UI Pastikan Penonaktifan Terduga Kekerasan Seksual bukan Sanksi Akhir
Radio Tangerang Heartline FM – PENANGANAN dugaan kekerasan seksual berbasis elektronik atau KSBE yang terjadi di lingkungan Fakultas Hukum UI berlanjut. Berdasarkan surat memo internal, rencana penanganan tidak lanjut dari Satgas PPK UI, tertanggal 15 April 2026, UI menetapkan penonaktifan akademik bagi 16 mahasiswa terduga hingga 30 Mei 2026.
Selama penonaktifan, para terduga tidak diperkenankan mengikuti seluruh kegiatan pendidikan dan proses belajar-mengajar, termasuk perkuliahan, bimbingan akademik, maupun aktivitas lain yang berkaitan dengan kegiatan akademik, kecuali untuk kepentingan pemeriksaan oleh Satgas PPK UI.
“Pengawasan terhadap pihak terlibat juga dilakukan secara intensif untuk menjaga interaksi, baik langsung maupun tidak langsung, dengan korban maupun saksi selama proses pemeriksaan berlangsung,” ungkap Direktur Humas, Media, Pemerintah dan Internasional Universitas Indonesia (UI), Erwin Agustian Panigoro, dikutip dari keterangan resmi, Jumat (19/4).
Keputusan itu guna menunjukkan bahwa UI mengambil tindakan yang tegas, terukur, dan bertanggung jawab sembari menunggu hasil pemeriksaan Satgas PPK UI. “Langkah ini bukan merupakan sanksi akhir, melainkan langkah administrasi preventif untuk menjaga objektivitas pemeriksaan, menjamin ketertiban di lingkungan kampus, dan melindungi seluruh pihak yang terlibat,” tegas Erwin.
Adapun sejak informasi ini berkembang di ruang publik, UI bersama Fakultas Hukum dan Satgas PPK UI segera melakukan langkah penanganan melalui mekanisme yang berlaku. UI memandang kasus ini secara serius, objektif, dan bertanggung jawab.

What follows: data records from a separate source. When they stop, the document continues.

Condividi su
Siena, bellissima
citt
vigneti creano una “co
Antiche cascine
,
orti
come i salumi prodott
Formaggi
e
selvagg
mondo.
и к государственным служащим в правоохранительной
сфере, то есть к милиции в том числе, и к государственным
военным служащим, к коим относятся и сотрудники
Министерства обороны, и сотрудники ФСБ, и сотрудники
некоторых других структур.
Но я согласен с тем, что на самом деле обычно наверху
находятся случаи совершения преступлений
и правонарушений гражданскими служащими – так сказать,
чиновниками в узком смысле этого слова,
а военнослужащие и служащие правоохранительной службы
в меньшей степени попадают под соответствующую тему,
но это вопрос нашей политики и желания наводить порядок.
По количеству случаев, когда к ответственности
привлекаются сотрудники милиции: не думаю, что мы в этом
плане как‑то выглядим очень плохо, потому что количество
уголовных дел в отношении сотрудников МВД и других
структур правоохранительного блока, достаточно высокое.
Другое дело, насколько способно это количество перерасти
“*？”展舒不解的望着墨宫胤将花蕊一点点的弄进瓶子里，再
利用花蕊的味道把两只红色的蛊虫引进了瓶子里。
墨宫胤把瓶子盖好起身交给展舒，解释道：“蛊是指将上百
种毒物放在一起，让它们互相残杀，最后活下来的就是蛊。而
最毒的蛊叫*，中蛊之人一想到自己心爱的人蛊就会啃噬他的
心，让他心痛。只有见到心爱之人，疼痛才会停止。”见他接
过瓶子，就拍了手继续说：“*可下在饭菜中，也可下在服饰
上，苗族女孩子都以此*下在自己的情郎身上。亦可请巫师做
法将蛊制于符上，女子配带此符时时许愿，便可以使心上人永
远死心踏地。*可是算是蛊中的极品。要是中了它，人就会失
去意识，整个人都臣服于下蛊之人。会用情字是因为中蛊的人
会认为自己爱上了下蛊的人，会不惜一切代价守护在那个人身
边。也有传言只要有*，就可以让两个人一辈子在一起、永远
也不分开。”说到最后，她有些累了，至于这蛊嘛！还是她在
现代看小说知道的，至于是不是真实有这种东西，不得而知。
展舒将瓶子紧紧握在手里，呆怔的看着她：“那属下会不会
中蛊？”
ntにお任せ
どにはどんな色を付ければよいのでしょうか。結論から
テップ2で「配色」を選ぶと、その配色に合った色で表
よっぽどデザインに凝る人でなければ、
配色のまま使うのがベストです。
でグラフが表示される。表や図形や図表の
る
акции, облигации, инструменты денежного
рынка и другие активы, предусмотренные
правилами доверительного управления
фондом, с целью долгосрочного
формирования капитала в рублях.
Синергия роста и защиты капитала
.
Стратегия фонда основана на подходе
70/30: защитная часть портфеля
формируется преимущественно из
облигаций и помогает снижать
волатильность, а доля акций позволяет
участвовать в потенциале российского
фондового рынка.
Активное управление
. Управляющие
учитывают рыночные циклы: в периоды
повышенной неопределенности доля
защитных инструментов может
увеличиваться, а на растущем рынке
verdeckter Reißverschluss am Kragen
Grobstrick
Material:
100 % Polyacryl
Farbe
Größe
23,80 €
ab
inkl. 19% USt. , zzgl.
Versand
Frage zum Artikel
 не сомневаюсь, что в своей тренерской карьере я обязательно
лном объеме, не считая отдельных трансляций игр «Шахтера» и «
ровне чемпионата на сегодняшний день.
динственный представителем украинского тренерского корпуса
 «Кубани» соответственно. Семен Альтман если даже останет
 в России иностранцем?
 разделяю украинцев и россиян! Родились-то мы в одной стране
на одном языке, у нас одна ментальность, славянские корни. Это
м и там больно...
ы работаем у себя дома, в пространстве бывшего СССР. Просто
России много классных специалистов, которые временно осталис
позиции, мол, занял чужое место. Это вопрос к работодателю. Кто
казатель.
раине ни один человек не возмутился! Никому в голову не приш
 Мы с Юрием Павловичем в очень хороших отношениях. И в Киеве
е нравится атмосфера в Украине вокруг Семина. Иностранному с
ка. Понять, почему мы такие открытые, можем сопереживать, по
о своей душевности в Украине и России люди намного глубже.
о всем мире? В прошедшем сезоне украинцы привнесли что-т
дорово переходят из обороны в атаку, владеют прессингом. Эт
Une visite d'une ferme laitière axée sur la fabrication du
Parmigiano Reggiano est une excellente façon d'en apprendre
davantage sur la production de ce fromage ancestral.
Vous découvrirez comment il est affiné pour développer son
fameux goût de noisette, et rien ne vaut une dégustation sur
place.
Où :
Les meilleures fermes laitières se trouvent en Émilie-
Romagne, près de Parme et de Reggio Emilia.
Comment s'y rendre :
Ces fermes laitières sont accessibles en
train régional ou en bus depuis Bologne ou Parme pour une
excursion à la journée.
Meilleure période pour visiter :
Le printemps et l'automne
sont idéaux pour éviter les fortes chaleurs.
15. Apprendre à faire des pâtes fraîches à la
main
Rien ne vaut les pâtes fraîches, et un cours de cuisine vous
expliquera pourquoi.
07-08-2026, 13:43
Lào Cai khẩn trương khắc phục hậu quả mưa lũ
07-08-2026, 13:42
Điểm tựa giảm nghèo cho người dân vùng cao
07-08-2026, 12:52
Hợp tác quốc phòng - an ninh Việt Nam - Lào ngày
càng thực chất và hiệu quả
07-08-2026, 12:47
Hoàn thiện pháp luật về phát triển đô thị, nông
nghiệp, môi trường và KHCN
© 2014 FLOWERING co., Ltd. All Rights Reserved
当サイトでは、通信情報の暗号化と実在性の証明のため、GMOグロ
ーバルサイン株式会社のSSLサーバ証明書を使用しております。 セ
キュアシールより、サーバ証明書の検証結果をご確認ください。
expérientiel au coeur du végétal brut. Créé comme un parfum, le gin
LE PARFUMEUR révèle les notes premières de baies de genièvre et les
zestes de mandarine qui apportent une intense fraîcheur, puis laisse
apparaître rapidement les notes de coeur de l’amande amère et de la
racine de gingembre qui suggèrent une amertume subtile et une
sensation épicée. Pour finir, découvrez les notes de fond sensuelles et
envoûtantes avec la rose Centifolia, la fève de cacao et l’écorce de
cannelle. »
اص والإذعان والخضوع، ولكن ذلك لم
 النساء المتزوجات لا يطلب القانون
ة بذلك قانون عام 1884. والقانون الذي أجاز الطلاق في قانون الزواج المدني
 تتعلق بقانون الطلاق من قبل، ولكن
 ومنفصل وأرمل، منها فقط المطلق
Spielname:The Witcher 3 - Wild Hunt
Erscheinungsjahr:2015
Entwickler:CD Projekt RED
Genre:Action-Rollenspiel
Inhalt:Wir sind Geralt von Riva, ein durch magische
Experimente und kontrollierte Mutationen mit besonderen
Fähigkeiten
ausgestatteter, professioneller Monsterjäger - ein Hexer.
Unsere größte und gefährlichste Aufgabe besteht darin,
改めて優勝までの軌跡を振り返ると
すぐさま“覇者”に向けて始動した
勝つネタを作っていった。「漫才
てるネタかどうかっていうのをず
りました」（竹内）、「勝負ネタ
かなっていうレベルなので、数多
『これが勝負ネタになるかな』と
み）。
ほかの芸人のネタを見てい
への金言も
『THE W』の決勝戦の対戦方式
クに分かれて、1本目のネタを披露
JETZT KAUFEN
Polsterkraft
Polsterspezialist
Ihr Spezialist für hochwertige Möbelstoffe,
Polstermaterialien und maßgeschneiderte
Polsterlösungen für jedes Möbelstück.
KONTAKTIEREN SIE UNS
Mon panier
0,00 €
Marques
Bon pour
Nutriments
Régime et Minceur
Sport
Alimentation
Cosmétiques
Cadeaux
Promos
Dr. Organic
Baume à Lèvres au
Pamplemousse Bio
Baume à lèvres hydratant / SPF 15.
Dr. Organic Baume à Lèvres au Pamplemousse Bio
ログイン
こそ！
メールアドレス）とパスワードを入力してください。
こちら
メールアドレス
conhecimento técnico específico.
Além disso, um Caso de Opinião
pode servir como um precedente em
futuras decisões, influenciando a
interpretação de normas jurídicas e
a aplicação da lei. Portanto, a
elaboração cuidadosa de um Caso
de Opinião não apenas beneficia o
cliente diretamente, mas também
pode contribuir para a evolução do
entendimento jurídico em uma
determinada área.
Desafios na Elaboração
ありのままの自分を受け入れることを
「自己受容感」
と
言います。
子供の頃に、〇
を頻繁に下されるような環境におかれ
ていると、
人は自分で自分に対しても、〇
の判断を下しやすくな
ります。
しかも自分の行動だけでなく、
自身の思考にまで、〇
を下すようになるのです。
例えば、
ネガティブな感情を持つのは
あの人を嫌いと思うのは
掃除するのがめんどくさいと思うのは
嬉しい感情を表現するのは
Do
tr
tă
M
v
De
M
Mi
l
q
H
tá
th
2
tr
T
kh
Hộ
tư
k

“Sejalan dengan komitmen UI yang tidak menoleransi segala bentuk kekerasan seksual, kami menegaskan bahwa UI bertindak tegas untuk menjaga integritas proses pemeriksaan, melindungi seluruh pihak yang terlibat, terutama para korban, serta memastikan lingkungan akademik tetap aman dan kondusif. Kami juga menegaskan bahwa seluruh proses investigasi sepenuhnya merupakan otoritas dan kewenangan Satgas PPK UI,” tuturnya.
Menurutnya, Satgas PPK UI merupakan mekanisme yang bekerja secara independen, sesuai prosedur, dan berdasarkan regulasi yang berlaku. Karena itu, proses ini tidak dapat dan tidak boleh diinterpretasi oleh siapa pun.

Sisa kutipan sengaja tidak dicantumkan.